Refactor/fit args #161

grll · 2020-07-21T12:59:10Z

Fixes #DARTS-164.

Summary

remove target_indices parameter to all fit methods on multivariate models
remove component_index parameter to all fit method on univariate models
introduce covariate_series and target_series parameters to replace previous syntax
adapt existing code base to pass tests

Note: backtesting test are not passing but they will soon be refactored so I didn't invest time on that.

New vs Old API:

# old syntax:
multivariate_model.fit(multivariate_series, target_indices=[0, 1])

# new syntax:
multivariate_model.fit(multivariate_series, multivariate_series[["0", "1"]])

# old syntax:
univariate_model.fit(multivariate_series, component_index=2)

# new syntax:
univaraite_model.fit(multivariate_series["2"])

Co-authored-by: Julien Herzen <julien.herzen@unit8.co>

hrzn

This looks good, I think it's a good move. The only drawback I can see is that it makes the specification of validation time series for fit() of Torch models a bit more complex. @pennfranc what's your opinion?

hrzn · 2020-07-22T19:24:18Z

darts/models/forecasting_model.py

+        covariate_series
+            The training time series on which to fit the model (can be multivariate or univariate).
+        target_series
+            The target values used ad dependent variables when training the model


The target can also be multivariate or univariate.
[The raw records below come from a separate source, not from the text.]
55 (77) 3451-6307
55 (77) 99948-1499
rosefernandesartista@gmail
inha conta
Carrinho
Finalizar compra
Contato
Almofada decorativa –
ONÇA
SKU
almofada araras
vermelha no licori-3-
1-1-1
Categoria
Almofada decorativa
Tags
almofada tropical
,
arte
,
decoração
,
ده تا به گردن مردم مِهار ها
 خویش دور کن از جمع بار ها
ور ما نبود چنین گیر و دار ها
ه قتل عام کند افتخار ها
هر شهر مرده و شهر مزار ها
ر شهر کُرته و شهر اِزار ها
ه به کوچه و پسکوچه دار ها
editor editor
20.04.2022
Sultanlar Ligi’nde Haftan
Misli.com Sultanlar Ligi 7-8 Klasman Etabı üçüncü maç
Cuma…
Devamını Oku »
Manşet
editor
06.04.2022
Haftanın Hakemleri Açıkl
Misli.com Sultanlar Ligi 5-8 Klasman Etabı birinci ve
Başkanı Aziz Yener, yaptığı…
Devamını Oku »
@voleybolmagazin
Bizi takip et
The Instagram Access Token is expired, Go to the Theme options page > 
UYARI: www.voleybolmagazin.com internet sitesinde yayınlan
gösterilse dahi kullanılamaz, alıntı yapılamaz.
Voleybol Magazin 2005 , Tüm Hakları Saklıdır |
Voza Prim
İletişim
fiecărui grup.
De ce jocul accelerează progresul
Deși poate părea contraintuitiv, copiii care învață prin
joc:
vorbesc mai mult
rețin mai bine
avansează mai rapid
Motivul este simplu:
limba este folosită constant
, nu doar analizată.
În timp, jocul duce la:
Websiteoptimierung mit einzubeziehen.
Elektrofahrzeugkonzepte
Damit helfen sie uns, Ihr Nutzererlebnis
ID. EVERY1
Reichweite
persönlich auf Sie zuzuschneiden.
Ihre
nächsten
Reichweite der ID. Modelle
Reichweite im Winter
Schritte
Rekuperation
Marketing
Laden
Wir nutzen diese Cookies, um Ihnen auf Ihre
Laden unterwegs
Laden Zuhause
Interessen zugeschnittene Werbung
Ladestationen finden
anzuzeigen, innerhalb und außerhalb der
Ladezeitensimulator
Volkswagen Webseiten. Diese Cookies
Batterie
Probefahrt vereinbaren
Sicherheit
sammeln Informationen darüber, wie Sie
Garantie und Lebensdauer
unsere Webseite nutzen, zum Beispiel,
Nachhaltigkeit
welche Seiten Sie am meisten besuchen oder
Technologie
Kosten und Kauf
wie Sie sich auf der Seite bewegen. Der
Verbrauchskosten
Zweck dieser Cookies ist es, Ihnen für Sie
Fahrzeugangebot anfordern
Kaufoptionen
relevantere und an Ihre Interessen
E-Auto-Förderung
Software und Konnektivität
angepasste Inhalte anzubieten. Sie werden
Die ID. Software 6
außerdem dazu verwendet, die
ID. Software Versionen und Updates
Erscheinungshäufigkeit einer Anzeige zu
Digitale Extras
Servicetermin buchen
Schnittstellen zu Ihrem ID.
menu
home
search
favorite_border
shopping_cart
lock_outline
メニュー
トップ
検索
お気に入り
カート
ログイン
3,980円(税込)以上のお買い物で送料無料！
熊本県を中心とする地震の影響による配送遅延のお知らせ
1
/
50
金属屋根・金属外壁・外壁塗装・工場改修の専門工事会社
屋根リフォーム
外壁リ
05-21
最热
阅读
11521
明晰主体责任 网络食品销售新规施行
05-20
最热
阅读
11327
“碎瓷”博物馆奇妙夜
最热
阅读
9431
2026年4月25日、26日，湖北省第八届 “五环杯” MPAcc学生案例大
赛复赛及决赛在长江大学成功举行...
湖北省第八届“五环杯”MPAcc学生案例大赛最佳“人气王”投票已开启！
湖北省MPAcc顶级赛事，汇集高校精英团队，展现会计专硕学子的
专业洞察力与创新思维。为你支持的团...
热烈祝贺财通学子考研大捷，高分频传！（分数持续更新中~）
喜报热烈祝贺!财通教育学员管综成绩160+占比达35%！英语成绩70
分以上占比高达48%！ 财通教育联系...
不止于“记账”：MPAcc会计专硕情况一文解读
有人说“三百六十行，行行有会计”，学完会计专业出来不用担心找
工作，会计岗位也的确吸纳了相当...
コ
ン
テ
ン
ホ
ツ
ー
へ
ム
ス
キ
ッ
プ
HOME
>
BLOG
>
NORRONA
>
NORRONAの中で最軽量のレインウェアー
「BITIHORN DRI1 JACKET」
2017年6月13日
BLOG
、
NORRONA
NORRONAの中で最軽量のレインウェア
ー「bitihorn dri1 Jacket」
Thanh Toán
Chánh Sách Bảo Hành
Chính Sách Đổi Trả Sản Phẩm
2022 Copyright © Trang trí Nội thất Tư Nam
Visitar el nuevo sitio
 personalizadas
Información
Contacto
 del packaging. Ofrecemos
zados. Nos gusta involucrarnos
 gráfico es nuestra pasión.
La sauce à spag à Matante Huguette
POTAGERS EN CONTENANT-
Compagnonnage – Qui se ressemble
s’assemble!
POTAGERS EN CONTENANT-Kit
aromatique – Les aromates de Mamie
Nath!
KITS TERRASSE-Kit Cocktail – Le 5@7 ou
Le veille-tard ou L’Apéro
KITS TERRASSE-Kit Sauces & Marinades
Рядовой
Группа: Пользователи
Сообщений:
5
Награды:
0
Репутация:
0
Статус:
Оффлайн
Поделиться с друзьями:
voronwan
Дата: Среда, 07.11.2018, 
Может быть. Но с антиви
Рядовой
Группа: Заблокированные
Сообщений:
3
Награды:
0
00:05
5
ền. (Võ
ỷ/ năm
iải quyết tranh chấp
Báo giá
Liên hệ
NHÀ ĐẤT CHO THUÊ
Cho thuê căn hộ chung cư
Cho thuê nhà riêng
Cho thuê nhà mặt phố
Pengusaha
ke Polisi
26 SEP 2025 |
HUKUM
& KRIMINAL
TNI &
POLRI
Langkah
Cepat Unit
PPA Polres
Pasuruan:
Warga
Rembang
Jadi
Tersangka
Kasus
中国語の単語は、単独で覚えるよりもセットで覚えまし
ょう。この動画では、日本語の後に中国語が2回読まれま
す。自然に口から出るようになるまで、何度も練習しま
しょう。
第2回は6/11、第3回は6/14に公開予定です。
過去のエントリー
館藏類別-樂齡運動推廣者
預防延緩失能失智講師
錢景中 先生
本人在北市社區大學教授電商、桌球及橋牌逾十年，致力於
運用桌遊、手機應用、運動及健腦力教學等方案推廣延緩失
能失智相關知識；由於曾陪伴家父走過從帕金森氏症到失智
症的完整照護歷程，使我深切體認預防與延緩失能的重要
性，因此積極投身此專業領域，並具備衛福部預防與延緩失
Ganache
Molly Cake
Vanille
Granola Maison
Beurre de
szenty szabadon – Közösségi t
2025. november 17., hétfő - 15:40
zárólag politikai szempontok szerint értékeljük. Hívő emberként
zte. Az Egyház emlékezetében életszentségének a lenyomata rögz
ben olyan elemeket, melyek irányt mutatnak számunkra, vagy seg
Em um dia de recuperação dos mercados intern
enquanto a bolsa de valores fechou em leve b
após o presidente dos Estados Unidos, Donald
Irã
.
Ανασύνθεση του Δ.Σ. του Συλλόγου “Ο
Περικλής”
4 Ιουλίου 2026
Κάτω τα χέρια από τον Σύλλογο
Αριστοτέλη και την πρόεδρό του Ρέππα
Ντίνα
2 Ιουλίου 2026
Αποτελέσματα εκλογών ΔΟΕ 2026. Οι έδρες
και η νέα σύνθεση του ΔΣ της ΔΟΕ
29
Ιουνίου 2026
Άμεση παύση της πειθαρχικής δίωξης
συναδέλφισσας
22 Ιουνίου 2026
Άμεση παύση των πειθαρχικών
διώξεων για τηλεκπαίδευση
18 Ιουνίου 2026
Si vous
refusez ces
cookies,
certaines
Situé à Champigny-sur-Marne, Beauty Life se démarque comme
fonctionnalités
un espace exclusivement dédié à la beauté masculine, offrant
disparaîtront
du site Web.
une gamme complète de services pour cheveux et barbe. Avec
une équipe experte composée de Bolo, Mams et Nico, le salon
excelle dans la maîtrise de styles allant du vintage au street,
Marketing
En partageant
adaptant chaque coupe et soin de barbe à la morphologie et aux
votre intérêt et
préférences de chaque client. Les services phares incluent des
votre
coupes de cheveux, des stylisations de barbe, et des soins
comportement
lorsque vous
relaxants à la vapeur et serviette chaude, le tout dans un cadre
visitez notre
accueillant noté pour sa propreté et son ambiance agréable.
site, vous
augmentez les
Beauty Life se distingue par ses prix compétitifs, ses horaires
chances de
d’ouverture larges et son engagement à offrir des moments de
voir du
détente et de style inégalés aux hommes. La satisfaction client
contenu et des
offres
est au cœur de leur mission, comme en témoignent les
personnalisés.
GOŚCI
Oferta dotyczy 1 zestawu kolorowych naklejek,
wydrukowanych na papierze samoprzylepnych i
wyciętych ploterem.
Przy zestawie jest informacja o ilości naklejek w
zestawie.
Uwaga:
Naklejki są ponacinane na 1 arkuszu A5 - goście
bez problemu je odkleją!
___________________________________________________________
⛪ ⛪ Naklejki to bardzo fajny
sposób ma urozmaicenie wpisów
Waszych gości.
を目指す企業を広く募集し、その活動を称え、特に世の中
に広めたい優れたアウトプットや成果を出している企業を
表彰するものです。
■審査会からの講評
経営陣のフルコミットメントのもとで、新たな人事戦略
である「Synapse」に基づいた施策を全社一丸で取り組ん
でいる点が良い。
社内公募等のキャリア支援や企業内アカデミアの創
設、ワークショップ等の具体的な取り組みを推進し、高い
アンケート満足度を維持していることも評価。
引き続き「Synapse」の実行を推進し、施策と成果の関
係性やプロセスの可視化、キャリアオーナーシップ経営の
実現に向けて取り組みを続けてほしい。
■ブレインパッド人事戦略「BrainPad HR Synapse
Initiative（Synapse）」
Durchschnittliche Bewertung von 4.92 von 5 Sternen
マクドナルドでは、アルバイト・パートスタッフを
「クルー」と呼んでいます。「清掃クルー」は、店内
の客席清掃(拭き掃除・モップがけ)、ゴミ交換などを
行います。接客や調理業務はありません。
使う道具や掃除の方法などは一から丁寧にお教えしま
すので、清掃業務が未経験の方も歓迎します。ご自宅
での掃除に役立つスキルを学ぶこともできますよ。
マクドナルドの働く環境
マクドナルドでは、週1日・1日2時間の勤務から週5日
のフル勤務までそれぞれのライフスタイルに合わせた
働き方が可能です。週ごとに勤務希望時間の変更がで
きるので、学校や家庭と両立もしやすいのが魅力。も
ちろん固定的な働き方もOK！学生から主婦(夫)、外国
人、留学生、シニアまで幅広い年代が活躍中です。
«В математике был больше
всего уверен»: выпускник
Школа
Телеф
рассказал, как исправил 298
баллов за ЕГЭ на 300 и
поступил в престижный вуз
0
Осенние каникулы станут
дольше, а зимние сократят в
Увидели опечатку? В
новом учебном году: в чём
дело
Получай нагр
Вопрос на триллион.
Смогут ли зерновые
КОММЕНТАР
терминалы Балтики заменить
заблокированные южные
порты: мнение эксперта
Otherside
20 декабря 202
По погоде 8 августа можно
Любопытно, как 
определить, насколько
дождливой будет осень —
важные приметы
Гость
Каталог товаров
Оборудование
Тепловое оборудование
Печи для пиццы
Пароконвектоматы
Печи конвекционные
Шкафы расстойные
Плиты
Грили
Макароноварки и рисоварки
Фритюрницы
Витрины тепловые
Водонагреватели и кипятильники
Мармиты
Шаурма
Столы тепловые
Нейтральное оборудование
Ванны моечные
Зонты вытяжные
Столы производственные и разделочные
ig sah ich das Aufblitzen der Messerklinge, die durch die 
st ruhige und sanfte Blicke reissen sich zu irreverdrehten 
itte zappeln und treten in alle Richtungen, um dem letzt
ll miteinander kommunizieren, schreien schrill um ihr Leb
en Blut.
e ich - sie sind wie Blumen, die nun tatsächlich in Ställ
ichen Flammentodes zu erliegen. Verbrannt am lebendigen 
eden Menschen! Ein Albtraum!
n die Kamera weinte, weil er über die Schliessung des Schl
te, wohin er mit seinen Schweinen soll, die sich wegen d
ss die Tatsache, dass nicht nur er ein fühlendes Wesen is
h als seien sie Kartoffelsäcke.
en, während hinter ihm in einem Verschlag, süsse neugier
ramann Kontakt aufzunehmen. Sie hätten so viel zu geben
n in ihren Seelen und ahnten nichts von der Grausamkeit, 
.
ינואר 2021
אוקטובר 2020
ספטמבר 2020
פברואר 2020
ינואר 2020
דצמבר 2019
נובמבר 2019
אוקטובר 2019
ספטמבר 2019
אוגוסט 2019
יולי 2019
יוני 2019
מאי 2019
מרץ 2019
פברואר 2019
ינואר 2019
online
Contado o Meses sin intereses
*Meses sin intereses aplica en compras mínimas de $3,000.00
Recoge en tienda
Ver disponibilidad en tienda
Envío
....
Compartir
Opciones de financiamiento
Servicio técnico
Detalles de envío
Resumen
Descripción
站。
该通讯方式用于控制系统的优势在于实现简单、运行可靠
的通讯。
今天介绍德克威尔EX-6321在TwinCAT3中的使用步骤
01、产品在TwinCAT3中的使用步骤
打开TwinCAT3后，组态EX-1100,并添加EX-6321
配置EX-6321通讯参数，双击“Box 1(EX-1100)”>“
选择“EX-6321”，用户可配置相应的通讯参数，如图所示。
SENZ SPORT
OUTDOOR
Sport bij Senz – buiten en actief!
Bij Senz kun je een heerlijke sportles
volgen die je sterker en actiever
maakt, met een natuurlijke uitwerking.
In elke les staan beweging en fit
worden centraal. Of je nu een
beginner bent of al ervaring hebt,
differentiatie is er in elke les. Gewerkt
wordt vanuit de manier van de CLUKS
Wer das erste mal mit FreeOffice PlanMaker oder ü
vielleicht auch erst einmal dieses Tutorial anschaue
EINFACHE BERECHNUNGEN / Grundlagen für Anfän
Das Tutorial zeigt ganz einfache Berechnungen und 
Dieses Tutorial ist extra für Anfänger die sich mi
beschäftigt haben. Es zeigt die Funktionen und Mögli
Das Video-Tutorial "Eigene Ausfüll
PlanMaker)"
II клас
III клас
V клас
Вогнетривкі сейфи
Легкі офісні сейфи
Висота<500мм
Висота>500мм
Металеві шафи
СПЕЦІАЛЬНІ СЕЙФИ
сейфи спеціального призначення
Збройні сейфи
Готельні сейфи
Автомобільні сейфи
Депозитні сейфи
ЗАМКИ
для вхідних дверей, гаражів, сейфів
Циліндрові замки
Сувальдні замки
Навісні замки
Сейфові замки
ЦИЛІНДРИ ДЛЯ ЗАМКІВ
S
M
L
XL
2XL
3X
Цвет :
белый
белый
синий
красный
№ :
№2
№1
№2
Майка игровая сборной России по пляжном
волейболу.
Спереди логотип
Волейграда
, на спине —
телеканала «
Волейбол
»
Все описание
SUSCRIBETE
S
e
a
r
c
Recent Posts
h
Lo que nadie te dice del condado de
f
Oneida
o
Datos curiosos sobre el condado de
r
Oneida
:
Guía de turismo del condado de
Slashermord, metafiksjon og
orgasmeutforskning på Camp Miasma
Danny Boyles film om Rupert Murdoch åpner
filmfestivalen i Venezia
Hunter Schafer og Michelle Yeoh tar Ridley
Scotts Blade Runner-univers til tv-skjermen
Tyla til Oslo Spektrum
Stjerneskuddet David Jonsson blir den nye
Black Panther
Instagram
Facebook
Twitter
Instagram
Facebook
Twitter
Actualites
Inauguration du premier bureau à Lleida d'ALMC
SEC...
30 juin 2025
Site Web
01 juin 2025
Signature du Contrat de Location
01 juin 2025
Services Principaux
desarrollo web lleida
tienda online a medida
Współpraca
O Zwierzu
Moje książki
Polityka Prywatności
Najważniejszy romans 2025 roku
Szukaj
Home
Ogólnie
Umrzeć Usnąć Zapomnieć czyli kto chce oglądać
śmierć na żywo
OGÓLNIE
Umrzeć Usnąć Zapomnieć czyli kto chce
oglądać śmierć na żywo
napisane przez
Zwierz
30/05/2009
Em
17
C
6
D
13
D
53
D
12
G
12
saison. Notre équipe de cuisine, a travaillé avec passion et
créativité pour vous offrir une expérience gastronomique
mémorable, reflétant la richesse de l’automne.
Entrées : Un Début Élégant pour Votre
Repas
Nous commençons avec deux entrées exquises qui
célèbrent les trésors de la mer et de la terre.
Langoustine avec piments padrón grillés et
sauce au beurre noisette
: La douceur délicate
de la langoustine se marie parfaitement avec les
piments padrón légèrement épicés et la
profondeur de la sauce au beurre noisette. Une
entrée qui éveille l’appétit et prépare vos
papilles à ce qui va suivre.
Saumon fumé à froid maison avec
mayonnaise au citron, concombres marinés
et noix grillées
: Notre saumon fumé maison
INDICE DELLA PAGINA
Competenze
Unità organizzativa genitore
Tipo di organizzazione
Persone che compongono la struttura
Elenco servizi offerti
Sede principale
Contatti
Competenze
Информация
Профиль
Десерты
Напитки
I would unify the comments here.

hrzn · 2020-07-22T19:27:10Z

darts/models/forecasting_model.py

-
-        self.target_indices = target_indices
-        super().fit(series)
+        raise_if_not(len(covariate_series) == len(target_series), "covariate_series and target_series musth have same "


You should probably compare the time indexes here instead of the lengths.

hrzn · 2020-07-22T19:30:38Z

darts/models/torch_forecasting_model.py

-            Optionally, a validation time series, which will be used to compute the validation loss
-            throughout training and keep track of the best performing models.
+            Optionally, 2 validation time series (covariate and target), which will be used to compute the validation
+            loss throughout training and keep track of the best performing models.
        verbose
            Optionally, whether to print progress.
        target_indices


hrzn · 2020-07-22T19:41:08Z

darts/models/torch_forecasting_model.py

-            target_indices: Optional[List[int]] = None) -> None:
+            covariate_series: TimeSeries,
+            target_series: Optional[TimeSeries] = None,
+            val_series: Optional[Tuple[TimeSeries]] = None,


How about splitting in two:

val_covariate_series: Optional[TimeSeries] val_target_series: Optional[TimeSeries]

That would be more consistent with the first two arguments.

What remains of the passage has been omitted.